Main Picture

Main Picture

Creating New Varieties

From the Old to the New

Creating New Varieties of Pelargoniums


Hybridizing new varieties of plants involves the cross pollination of existing varieties using the pollen from one parent plant (the male) and the egg from the other parent plant (the female) in order to create a new plant which will likely carry some characteristics from each of it’s parents.

Why Bother?

Tightened Regulations

The ever-increasing border restrictions are making the import and export of plant material nearly impossible.  Once we lose a variety from the collective club’s collection, it may never may it back into Canada.  If we do not create new verities of plants, we will lose the invaluable diversity of specimens, which we count on for our gardens, displays, and shows.

Seedling/Plant Vigor

All new seedlings/young plants have what is known as ‘seedling vigor’, which basically means they are free of disease (usually) and therefore typically grow strong.  Once mature, the new plant may also be of better health, and just simply a stronger grower than older varieties.  Some seedlings also go through a ‘sorting out’ phase where they actually change shape, foliage, or bloom type, and this is not only interesting to watch, but valuable as one seedling may lead to two or more new varieties if you successfully clone off a side-sport from the seedling. 

Unique New Plants

Sometimes it is worth making new plants just to create ones with a different blend of characteristics.  Growth habits, foliage colours, bloom-type, etc, are all features that can be improved upon.  Combining several different rarer characteristics into a new plant is also an interesting challenge (i.e. a miniature tricolour stellar with double bi-coloured blooms!).

Self-Actualization & Trading Purposes

It is always fun to create something new because it will give you a sense of accomplishment and also perhaps put you on ‘the map’ or radar amongst other collectors.  There is no better way to acquire new plants than to trade new varieties that you have created.  With enough new varieties being introduced from a particular location (or nation), it helps brand us as an active spot for growing pelargoniums.

How is it Accomplished?

All ‘perfect-flowering’ angiosperms have both male and female parts.  The key parts for breeding purposes are the anther (male) and stigma (female).  Pelargonium flowers have their male parts (anther/pollen) mature before their female parts (stigma/eggs), so timing can be critical if you are trying to breed 2 specific varieties with each other.  First they need to both be in bloom, but secondly, the male and female parents have to be ideally ‘ripe’ or receptive for fertilization to occur.  The male anther is ready when the pollen ‘puffs’ open and the grains will be orange in colour.  At this time, the female part (stigma) on the same flower is typically growing and developing into a 5-armed dark pink fork.  When the stigma is receptive, the 5 arms of the fork will be curled open, thicker, and sticky with a resinous liquid.  While perfect-flowering plants can most often fertilize themselves, great vigor is usually accomplished through using two different parent plants, so this staggering of male and female part maturation helps encourage cross-pollination (bee, fly, human, etc) by a time differential.  In summary, when crossing 2 different plants, you want fresh, dark coloured pollen, and a sticky open-curled fork stigma. 
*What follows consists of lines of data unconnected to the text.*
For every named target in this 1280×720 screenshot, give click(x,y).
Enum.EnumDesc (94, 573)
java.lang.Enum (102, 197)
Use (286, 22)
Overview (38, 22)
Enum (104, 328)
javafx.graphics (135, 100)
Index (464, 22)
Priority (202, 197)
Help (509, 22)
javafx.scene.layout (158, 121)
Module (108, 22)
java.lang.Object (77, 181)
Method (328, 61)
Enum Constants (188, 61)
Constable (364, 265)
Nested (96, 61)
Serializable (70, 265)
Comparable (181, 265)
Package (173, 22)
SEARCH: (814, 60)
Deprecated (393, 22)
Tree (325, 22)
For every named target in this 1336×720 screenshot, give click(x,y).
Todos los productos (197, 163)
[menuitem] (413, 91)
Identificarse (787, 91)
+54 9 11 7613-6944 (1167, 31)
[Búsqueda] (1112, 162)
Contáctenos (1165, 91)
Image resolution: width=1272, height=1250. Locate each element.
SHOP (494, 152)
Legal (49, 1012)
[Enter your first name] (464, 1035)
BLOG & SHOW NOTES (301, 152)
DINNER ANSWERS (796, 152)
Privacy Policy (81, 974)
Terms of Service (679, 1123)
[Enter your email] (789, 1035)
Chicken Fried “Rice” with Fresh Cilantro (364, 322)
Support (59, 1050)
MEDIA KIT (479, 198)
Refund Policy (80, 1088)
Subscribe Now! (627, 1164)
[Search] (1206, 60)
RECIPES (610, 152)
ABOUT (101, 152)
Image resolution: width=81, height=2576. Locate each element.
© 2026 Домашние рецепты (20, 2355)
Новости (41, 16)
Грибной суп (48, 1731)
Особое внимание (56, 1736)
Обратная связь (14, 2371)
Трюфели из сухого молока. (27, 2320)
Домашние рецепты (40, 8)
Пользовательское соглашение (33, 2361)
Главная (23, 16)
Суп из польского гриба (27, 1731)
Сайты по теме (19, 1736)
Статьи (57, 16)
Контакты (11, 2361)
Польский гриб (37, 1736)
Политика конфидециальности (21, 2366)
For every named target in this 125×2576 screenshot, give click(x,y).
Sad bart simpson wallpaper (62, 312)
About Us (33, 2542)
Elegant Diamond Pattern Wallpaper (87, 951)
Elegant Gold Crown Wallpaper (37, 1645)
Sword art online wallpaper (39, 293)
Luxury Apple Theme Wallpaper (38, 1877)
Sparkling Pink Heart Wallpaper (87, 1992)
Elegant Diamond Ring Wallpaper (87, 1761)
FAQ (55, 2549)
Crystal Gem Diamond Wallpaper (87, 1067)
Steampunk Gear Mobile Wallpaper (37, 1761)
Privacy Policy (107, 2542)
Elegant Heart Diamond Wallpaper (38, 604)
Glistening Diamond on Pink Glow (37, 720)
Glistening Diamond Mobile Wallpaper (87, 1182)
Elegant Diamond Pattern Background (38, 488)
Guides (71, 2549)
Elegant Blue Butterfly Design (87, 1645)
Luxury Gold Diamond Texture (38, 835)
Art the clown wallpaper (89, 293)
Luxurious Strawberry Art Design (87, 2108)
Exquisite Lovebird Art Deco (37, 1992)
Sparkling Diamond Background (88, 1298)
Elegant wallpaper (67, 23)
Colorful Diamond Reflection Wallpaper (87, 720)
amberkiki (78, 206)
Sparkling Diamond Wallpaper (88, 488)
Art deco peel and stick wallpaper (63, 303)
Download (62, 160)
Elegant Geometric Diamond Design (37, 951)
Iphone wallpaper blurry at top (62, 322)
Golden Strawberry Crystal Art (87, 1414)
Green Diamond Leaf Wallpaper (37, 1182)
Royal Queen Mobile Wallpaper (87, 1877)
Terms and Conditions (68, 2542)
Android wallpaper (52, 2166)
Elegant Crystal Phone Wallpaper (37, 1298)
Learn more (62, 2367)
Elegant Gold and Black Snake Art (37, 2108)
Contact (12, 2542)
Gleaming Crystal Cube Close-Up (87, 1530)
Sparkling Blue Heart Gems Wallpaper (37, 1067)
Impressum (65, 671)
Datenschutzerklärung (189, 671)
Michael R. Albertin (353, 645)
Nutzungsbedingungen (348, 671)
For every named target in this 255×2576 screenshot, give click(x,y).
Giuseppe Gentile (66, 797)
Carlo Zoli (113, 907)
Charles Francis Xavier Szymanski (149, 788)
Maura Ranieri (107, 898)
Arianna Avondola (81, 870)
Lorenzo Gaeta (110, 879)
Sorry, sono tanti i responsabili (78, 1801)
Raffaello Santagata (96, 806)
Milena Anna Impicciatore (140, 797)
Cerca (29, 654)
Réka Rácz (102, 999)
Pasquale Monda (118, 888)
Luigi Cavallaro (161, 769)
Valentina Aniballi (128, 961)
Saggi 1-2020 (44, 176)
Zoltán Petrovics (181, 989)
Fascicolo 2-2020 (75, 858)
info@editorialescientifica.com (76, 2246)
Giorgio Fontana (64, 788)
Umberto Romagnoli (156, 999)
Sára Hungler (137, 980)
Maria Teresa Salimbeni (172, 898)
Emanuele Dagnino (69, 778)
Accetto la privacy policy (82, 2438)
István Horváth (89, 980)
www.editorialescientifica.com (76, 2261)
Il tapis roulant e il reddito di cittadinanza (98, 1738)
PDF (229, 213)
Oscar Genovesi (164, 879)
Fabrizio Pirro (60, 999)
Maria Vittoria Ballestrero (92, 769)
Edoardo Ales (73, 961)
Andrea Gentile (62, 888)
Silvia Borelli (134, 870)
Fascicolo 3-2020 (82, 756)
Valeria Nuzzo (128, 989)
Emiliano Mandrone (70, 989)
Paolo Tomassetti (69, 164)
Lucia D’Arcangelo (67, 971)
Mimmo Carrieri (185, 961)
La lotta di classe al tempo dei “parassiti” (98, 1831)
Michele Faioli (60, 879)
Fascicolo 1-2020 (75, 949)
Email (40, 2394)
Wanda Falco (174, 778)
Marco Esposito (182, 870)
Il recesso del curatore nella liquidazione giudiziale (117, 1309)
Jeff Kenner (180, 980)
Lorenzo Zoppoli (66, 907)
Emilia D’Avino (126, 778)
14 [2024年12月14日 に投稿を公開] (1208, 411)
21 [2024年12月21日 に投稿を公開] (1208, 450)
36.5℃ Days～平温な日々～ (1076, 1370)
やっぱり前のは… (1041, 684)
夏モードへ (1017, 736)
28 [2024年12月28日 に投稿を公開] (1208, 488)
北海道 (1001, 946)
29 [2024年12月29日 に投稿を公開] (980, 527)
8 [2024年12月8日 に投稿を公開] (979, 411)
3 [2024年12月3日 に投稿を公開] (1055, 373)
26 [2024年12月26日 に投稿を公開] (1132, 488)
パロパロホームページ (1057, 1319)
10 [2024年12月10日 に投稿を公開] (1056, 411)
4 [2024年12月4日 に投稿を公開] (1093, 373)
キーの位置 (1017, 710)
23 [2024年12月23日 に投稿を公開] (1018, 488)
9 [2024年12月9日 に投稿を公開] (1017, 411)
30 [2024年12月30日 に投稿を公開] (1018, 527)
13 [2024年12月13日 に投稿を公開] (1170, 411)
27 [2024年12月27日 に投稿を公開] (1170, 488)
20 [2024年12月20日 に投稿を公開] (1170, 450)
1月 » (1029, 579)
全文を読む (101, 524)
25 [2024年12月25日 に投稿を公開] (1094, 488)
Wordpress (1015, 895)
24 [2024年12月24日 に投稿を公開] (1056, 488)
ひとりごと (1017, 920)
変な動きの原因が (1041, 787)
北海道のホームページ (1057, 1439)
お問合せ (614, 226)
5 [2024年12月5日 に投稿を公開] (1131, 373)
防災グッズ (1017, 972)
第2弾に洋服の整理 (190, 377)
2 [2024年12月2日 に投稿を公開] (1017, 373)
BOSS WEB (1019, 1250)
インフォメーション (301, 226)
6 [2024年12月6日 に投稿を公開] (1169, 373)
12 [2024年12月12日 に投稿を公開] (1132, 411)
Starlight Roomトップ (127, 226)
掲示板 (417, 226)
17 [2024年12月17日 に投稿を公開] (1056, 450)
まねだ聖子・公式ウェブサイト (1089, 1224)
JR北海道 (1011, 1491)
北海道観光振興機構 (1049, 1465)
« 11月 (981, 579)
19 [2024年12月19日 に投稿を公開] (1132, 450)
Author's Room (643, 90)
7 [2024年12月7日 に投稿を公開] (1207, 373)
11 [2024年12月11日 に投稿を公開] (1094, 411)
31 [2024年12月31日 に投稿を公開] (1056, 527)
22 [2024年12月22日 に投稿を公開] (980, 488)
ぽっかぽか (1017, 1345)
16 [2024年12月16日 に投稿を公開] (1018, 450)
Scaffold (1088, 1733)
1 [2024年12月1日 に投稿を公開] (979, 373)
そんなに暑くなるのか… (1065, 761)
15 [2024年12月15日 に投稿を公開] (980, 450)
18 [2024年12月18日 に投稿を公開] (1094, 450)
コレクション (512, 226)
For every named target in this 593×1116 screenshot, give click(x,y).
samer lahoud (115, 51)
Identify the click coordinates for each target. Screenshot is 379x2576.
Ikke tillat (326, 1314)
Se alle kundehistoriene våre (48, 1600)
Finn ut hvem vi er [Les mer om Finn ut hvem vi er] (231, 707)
The actual pollination process is dead easy.  Forget about the paintbrush method.  Grab sterile tweezers, and sever off the male anther.  Then press it onto a ripe stigma.  If indoors, don’t bother putting a bag over the flower head as the pollen will travel down to the egg very quickly and prevent further ‘bee-pollination’.  Mark each flower stock with the male and female plants used in the cross, and the date.  If fertilization occurs, a seed beak will begin in a few days, and after 5-6 weeks the seeds will develop, darken, and harden.  Five good-sized seeds is the goal, but don’t be surprised to get fewer.  And always make sure to sterilize (rubbing alcohol) the tweezers well between crosses.

Other Tips

v     If not under grow lights, do this on a sunny day (stigma is stickier).
v     White envelope stickers make great labels for the parentage.
v     After 6 weeks harvest before the feathery seeds blow away.
v     Shell your seeds from the feathery casing using a needle.
v     Store your seeds in labeled containers or envelopes in a cool dry place.
v     Keep a journal as not all crosses work…why waste your time and effort again?
v     Scarify & soak your seeds prior to planting them.
v     Use a heat mat.
v     It is more important to use a hardy female plant for seed formation than the male/pollen parent.
v     Variegation is not a stable characteristic at first and needs to be ‘groomed’ along.